Partly to make reconciliation the easier, partly because the horse was superior to his own, he would ride Larkie!
But his reasoning was not so satisfactory to him as to put him in a good temper, and poor Larkie had to suffer for his ill-humour. His least movement that displeased him put him in a rage, and he rode him so foolishly as well as tyrannically that he brought him home quite lame, thus putting an end for a time to all hope of riding again with Arctura.
Instead of going and telling her what he had done, he sent for the farrier, and gave orders that the mishap should not be mentioned.
A week passed, and then another; and as he could say nothing about riding, he was in a measure self-banished from Arctura's company. A furious jealousy began to master him. He scorned to give place to it because of the insult to himself if he allowed a true ground for it. But it gradually gained power. This country bumpkin, this cow-herd, this man of spelling-books and grammars, to come between his cousin and him! Of course he was not so silly as imagine for a moment she cared for him! -- that she would disgrace herself by falling in love with a fellow just loosed from the plough-tail! She was a Graeme, and could never be a traitor to her blood! If only he had not been such an infernal fool! A vulgar little thing without an idea in her head! So unpleasant -- so disgusting at last with her love-making! Nothing pleased her but hugging and kissing! -- That was how he spoke to himself of the girl he had been in love with!
Damn that schoolmaster! She would never fall in love with him, but he might prevent her from falling in love with another! No attractions could make way against certain prepossessions! The girl had a fancy for being a saint, and the lout burned incense to her! So much he gathered from Davie. His father must get rid of the fellow! If he thought he was doing so well with Davie, why not send the two away together till things were settled?

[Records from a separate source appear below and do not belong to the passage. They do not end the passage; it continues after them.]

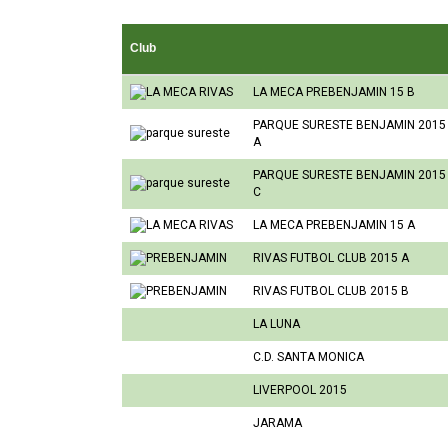
Club
LA MECA PREBENJAMIN 15 B
PARQUE SURESTE BENJAMIN 2015
A
PARQUE SURESTE BENJAMIN 2015
C
LA MECA PREBENJAMIN 15 A
RIVAS FUTBOL CLUB 2015 A
RIVAS FUTBOL CLUB 2015 B
LA LUNA
C.D. SANTA MONICA
LIVERPOOL 2015
JARAMA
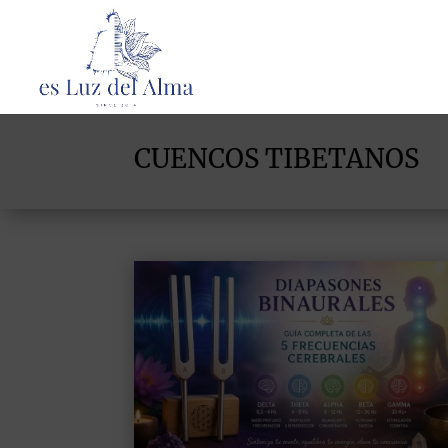
CUENCOS TIBETANOS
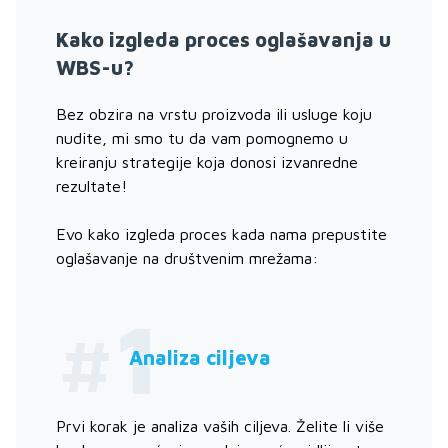
Kako izgleda proces oglašavanja u
WBS-u?
Bez obzira na vrstu proizvoda ili usluge koju
nudite, mi smo tu da vam pomognemo u
kreiranju strategije koja donosi izvanredne
rezultate!
Evo kako izgleda proces kada nama prepustite
oglašavanje na društvenim mrežama:
#1
Analiza ciljeva
Prvi korak je analiza vaših ciljeva. Želite li više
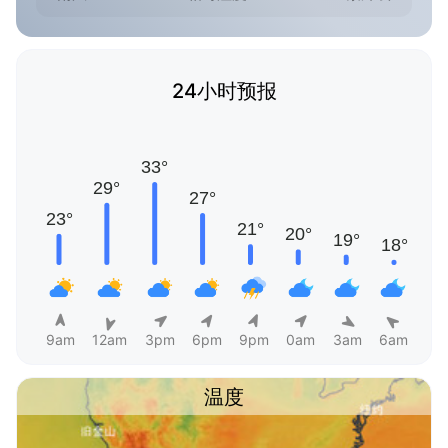
24小时预报
9am
12am
3pm
6pm
9pm
0am
3am
6am
温度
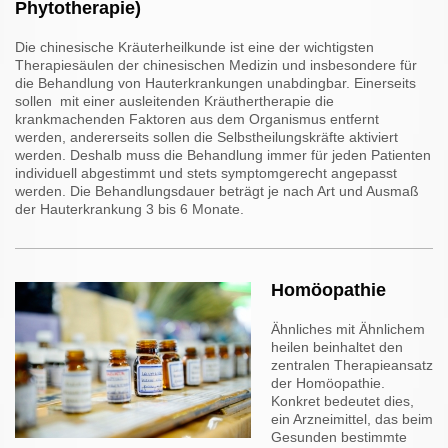
Phytotherapie)
Die chinesische Kräuterheilkunde ist eine der wichtigsten
Therapiesäulen der chinesischen Medizin und insbesondere für
die Behandlung von Hauterkrankungen unabdingbar. Einerseits
sollen mit einer ausleitenden Kräuthertherapie die
krankmachenden Faktoren aus dem Organismus entfernt
werden, andererseits sollen die Selbstheilungskräfte aktiviert
werden. Deshalb muss die Behandlung immer für jeden Patienten
individuell abgestimmt und stets symptomgerecht angepasst
werden. Die Behandlungsdauer beträgt je nach Art und Ausmaß
der Hauterkrankung 3 bis 6 Monate.
Homöopathie
Ähnliches mit Ähnlichem
heilen beinhaltet den
zentralen Therapieansatz
der Homöopathie.
Konkret bedeutet dies,
ein Arzneimittel, das beim
Gesunden bestimmte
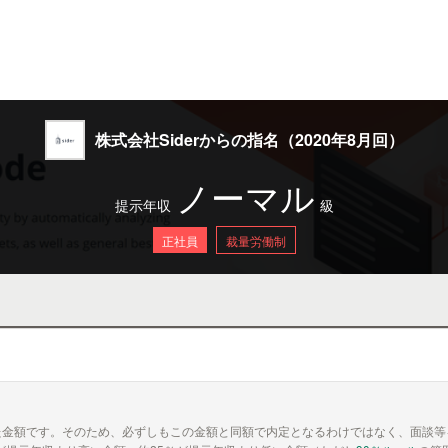
株式会社Siderからの指名（2020年8月回）
ノーマル
提示年収
級
正社員
裁量労働制
た金額です。そのため、必ずしもこの金額と同額で内定となるわけではなく、面談等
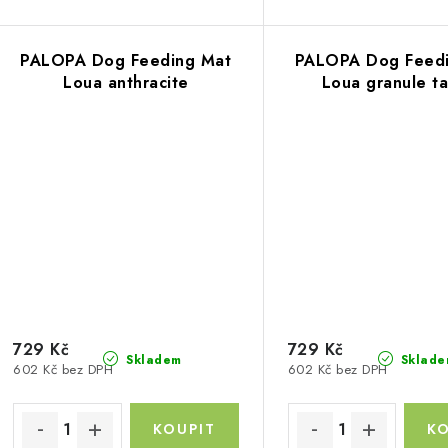
ů
PALOPA Dog Feeding Mat
PALOPA Dog Feed
Loua anthracite
Loua granule t
729 Kč
729 Kč
Skladem
Sklade
602 Kč bez DPH
602 Kč bez DPH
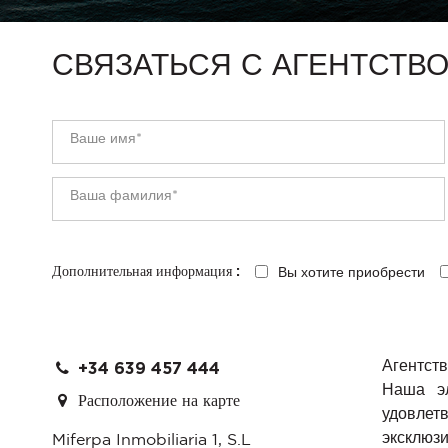
СВЯЗАТЬСЯ С АГЕНТСТВ
Вы хотите приобрести
Дополнительная информация :
Агентст
+34 639 457 444
Наша эл
Расположение на карте
удовлет
эксклюз
Miferpa Inmobiliaria 1, S.L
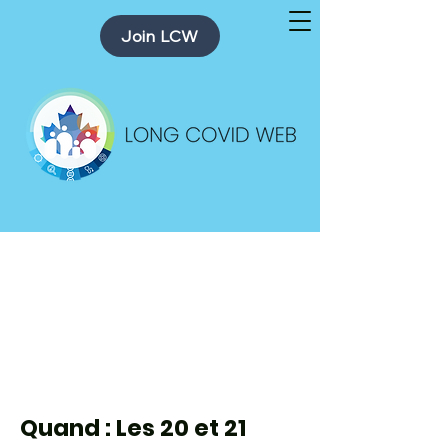
Join LCW
1er Symposium
canadien sur la
COVID LONGUE
Quand : Les 20 et 21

But the earl thought it would be better to win Donal. He counselled him that every Grant was lord Seafield's cousin, and every highlander an implacable enemy where his pride was hurt. His lordship did not reflect that, if what he said were true of Donal, he must have left the castle long ago. There was but one thing would have made it impossible for Donal to remain -- interference, namely, between him and his pupil.
Forgue did not argue with his father. He had given that up. At the same time, if he had told all that had passed between him and Donal, the earl would have confessed he had advised an impossibility.
Forgue took a step in a very different direction: he began to draw to himself the good graces of Miss Carmichael: he did not know how little she could serve him. Without being consciously insincere, she flattered him, and speedily gained his confidence. Well descended on the mother-side, she had grown up fit, her father said, to adorn any society: with a keen appreciation of the claims and dignities of the aristocracy, she was well able to flatter the prejudices she honoured and shared in. Careful not to say a word against his cousin, she made him feel more and more that his chief danger lay in the influence of Donal. She fanned thus his hatred of the man who first came between him and his wrath; next, between him and his |love;| and last, between him and his fortunes.
If only Davie would fall ill, and require change of air! But Davie was always in splendid health!
Now that he saw himself in such danger of failing, he fancied himself far more in love with Arctura than he was. And as he got familiarized with the idea of his illegitimacy, although he would not assent to it, he made less and less of it -- which would have been a proof to any other than himself that he believed it. In further sign of the same, he made no inquiry into the matter -- did not once even question his father about it. If it was true, he did not want to know it: he would treat his lack of proof as ignorance, and act as with the innocence of ignorance! A fellow must take for granted what was commonly believed! At last, and the last was not long in arriving, he almost ceased to trouble himself about it.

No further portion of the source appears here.